First mad cow case hits U.S.

After a cow on a Washington state farm tested positive for mad cow disease, the Bush Administration was trying to reassure Americans about the safety of their food supply even as Japan and South Korea banned U.S. beef imports.

BY SUSAN KIM | BALTIMORE | December 23, 2003


After a cow on a Washington state farm tested positive for mad cow disease, the Bush Administration was trying to reassure Americans about the safety of their food supply even as Japan and South Korea banned U.S. beef imports.

The Holstein is the first suspected appearance of the brain-wasting disease in the United States. A form of mad cow disease can be contracted by humans if they eat infected beef, and possibly through blood transfusions.

There are two ramifications for Tuesday's discovery of mad cow: first, the potential health hazard to both livestock and humans if the disease has spread beyond a single cow, and, second, economic fallout from fear of the disease.

The human form of mad cow disease has killed 143 people in Britain and 10 elsewhere, none in the United States.

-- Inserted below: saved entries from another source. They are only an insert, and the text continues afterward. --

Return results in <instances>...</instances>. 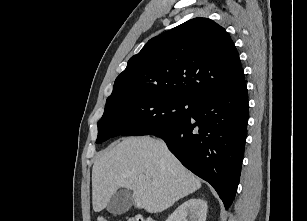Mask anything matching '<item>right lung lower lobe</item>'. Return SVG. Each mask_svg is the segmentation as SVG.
<instances>
[{"label":"right lung lower lobe","mask_w":307,"mask_h":221,"mask_svg":"<svg viewBox=\"0 0 307 221\" xmlns=\"http://www.w3.org/2000/svg\"><path fill=\"white\" fill-rule=\"evenodd\" d=\"M248 123L247 87L194 102L191 114L153 135L217 191L226 209L237 191Z\"/></svg>","instance_id":"right-lung-lower-lobe-1"}]
</instances>
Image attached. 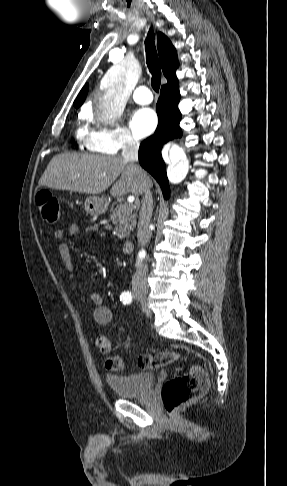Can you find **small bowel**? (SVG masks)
Segmentation results:
<instances>
[{
	"instance_id": "obj_1",
	"label": "small bowel",
	"mask_w": 287,
	"mask_h": 486,
	"mask_svg": "<svg viewBox=\"0 0 287 486\" xmlns=\"http://www.w3.org/2000/svg\"><path fill=\"white\" fill-rule=\"evenodd\" d=\"M80 230L79 225L73 224L68 230L58 229L54 232L53 237L56 241H59L58 250L60 253L61 260L74 280H78V275L75 272L74 265L71 258L69 245L63 241L66 234H75ZM90 300L95 306L93 317L98 325L105 326L108 325L113 319V313L110 308L104 305L103 297L97 293L92 292L90 294Z\"/></svg>"
}]
</instances>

A discouraging economic track record has been set both in Europe and Canada, where fear of the disease decimated the cattle industry.

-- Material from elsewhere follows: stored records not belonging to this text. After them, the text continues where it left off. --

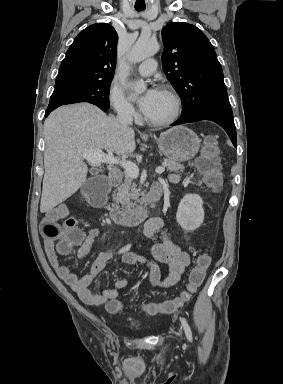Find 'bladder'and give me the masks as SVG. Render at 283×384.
Returning <instances> with one entry per match:
<instances>
[{
    "mask_svg": "<svg viewBox=\"0 0 283 384\" xmlns=\"http://www.w3.org/2000/svg\"><path fill=\"white\" fill-rule=\"evenodd\" d=\"M129 325H130L131 327H134V328H138V327H139V323H138L136 320H131V321L129 322Z\"/></svg>",
    "mask_w": 283,
    "mask_h": 384,
    "instance_id": "bladder-1",
    "label": "bladder"
}]
</instances>
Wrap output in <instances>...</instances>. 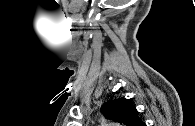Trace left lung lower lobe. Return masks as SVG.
Here are the masks:
<instances>
[{"instance_id":"left-lung-lower-lobe-1","label":"left lung lower lobe","mask_w":195,"mask_h":126,"mask_svg":"<svg viewBox=\"0 0 195 126\" xmlns=\"http://www.w3.org/2000/svg\"><path fill=\"white\" fill-rule=\"evenodd\" d=\"M140 126H146V124L145 123H142Z\"/></svg>"}]
</instances>
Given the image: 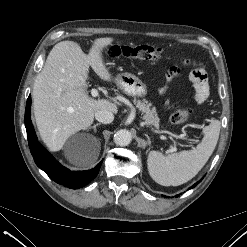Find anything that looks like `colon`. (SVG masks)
I'll list each match as a JSON object with an SVG mask.
<instances>
[{"mask_svg":"<svg viewBox=\"0 0 247 247\" xmlns=\"http://www.w3.org/2000/svg\"><path fill=\"white\" fill-rule=\"evenodd\" d=\"M108 55L112 58L159 59L165 55V50L151 45H115L108 50ZM170 119L174 124H185L190 119L189 108L182 106L176 109Z\"/></svg>","mask_w":247,"mask_h":247,"instance_id":"colon-1","label":"colon"}]
</instances>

A case of mad cow disease in Canada last May which officials described as a single, isolated incident was devastating economically.

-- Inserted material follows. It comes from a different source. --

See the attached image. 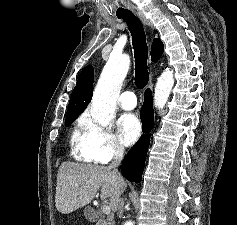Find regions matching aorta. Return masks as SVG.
<instances>
[{"label": "aorta", "instance_id": "1", "mask_svg": "<svg viewBox=\"0 0 237 225\" xmlns=\"http://www.w3.org/2000/svg\"><path fill=\"white\" fill-rule=\"evenodd\" d=\"M130 58L128 55H110L95 87L91 115L101 126H108L114 117L116 101L121 84L128 72ZM174 85L173 72L168 68L158 78L154 91V105L163 109ZM124 225H134L126 221Z\"/></svg>", "mask_w": 237, "mask_h": 225}]
</instances>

"We remain confident in the safety of our food supply," Ann Veneman said.

But early indicators point to doubts overseas, as Japan and South Korea temporarily banned U.S. beef exports by Tuesday evening.

The farm where the cow lived has been quarantined as officials attempt to trace how the animal got the disease and where its meat might have gone.

"Even though the risk to human health is minimal, we will take all appropriate actions out of an abundance of caution," said Veneman.

Mad cow disease is also known also as bovine spongiform encephalopathy. It eats holes in the brains of cattle. It spread through Europe and Asia a few years ago, prompting massive destruction of herds.

Meanwhile beef producers joined Veneman in insisting that meat in the U.S. is safe. ""There is no risk to consumers based upon the product that came from this animal," said Terry Stokes, chief executive of the National Cattlemen's Beef Association, in a public statement.

Officials also said the incident was not terrorist-related.